An aluminum content between 2.0 and 4.0% by weight is necessary for the formation of the γ′ phase (typically Ni₃A₁). However, too high an aluminum content leads to an (excessively) high γ′ content or proportion by volume of γ′, which has an adverse effect on strain age cracking in heat treatments.

As well as aluminum, tantalum also forms the γ′ phase, but diffuses much more slowly. In order to keep the kinetics of the γ′ phase low, therefore, a high Ta/Al ratio is advantageous, and therefore the aluminum content likewise has to be limited. A content below 2% aluminum would lead to an excessively small proportion of the γ′ phase, which would result in inadequate mechanical properties. A content of about 3% aluminum leads to a sufficient γ′ phase content with simultaneously low susceptibility to SAC, and therefore this content is particularly typical. Raising the aluminum content is conceivable when the susceptibility to SAC is found to be sufficiently low in the individual case.

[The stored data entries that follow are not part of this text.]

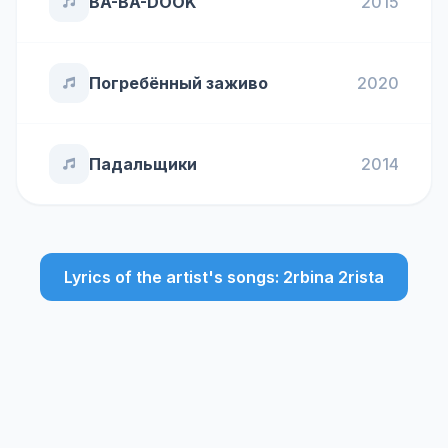
BA-BA-DOOK
2015
Погребённый заживо
2020
Падальщики
2014
Lyrics of the artist's songs: 2rbina 2rista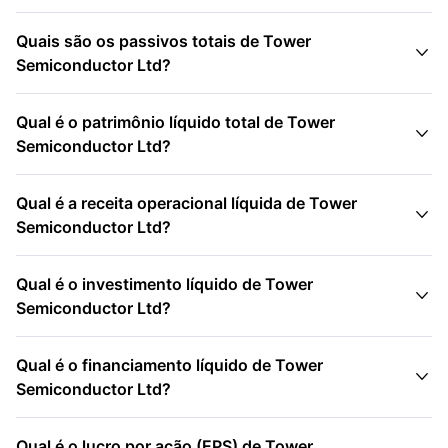
Quais são os passivos totais de Tower

Semiconductor Ltd?
Qual é o patrimônio líquido total de Tower

Semiconductor Ltd?
Qual é a receita operacional líquida de Tower

Semiconductor Ltd?
Qual é o investimento líquido de Tower

Semiconductor Ltd?
Qual é o financiamento líquido de Tower

Semiconductor Ltd?
Qual é o lucro por ação (EPS) de Tower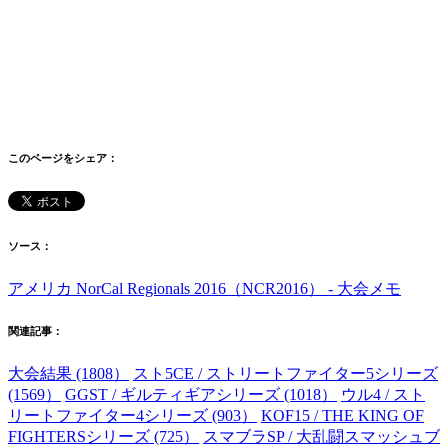
このページをシェア：
ソース：
アメリカ NorCal Regionals 2016（NCR2016） - 大会メモ
関連記事：
大会結果 (1808）
スト5CE / ストリートファイター5シリーズ
(1569）
GGST / ギルティギアシリーズ (1018）
ウル4 / スト
リートファイター4シリーズ (903）
KOF15 / THE KING OF
FIGHTERSシリーズ (725）
スマブラSP / 大乱闘スマッシュブ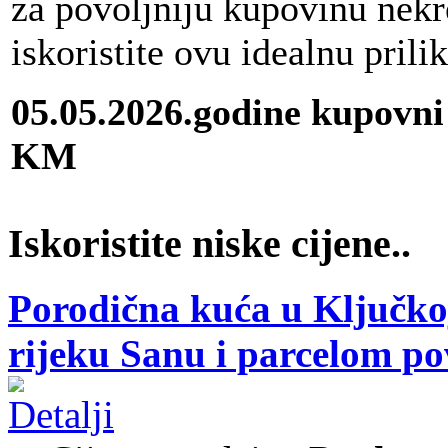
za povoljniju kupovinu nekr
iskoristite ovu idealnu prili
05.05.2026.godine kupovni
KM
Iskoristite niske cijene..
Porodična kuća u Ključkoj
rijeku Sanu i parcelom p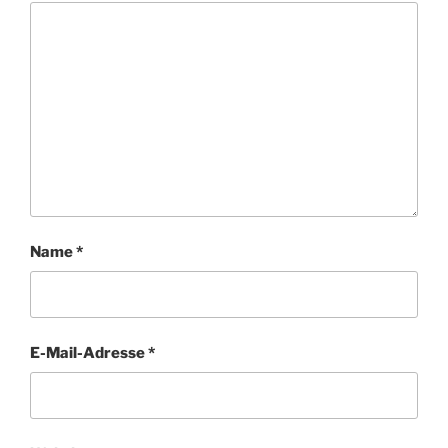
Name
*
E-Mail-Adresse
*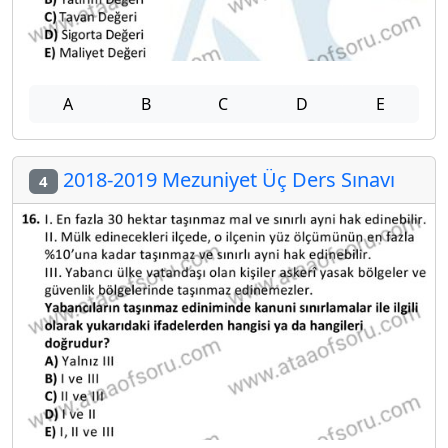
A
B
C
D
E
2018-2019 Mezuniyet Üç Ders Sınavı
4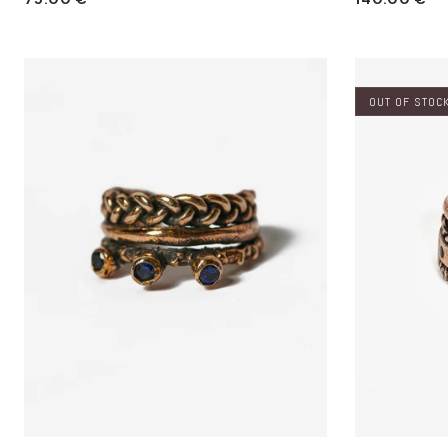
di
di
listino
listino
OUT OF STOC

The tantalum content specified is between 8.0 and 13.0% by weight. Tantalum, alongside aluminum, is the second γ′-forming element. Too high a tantalum content leads to formation of unwanted phases, such as the η phase, and therefore the content has to be limited. In interplay with cobalt, which displaces tantalum from the γ′ matrix, the mechanical properties can be adjusted in a controlled manner. The higher the tantalum content chosen, the lower the cobalt content that typically has to be chosen, and vice versa. A content of below 8% tantalum leads to an excessively small proportion of the γ′ phase in the alloy structure, which results in inadequate mechanical properties. A tantalum content of 9% is particularly typical since this can achieve sufficient strength without cracking.

As already described, the cobalt content is typically matched inversely to the tantalum content. An excessive cobalt content leads to unwanted phases. And too low a cobalt content leads to too low a strength. Moreover, cobalt and tantalum influence the solidification interval, which likewise limits the maximum content. In combination with 9% tantalum, 19% cobalt has been found to be particularly advantageous, since strength is otherwise too low. In the case of relatively high tantalum contents, the cobalt content has to be correspondingly reduced, although 3% is the lower limit for a sufficiently high displacement effect.

Titanium, alongside tantalum, is likewise a γ′ former. However, since the diffusion rate is much higher than that of tantalum, preference is given to tantalum. Titanium can lower the oxidation stability of nickel-base alloys, which is likewise a contributing factor to the titanium content being limited to less than 1%. Titanium is typically not added to the alloy since sufficient strength can be achieved even without titanium.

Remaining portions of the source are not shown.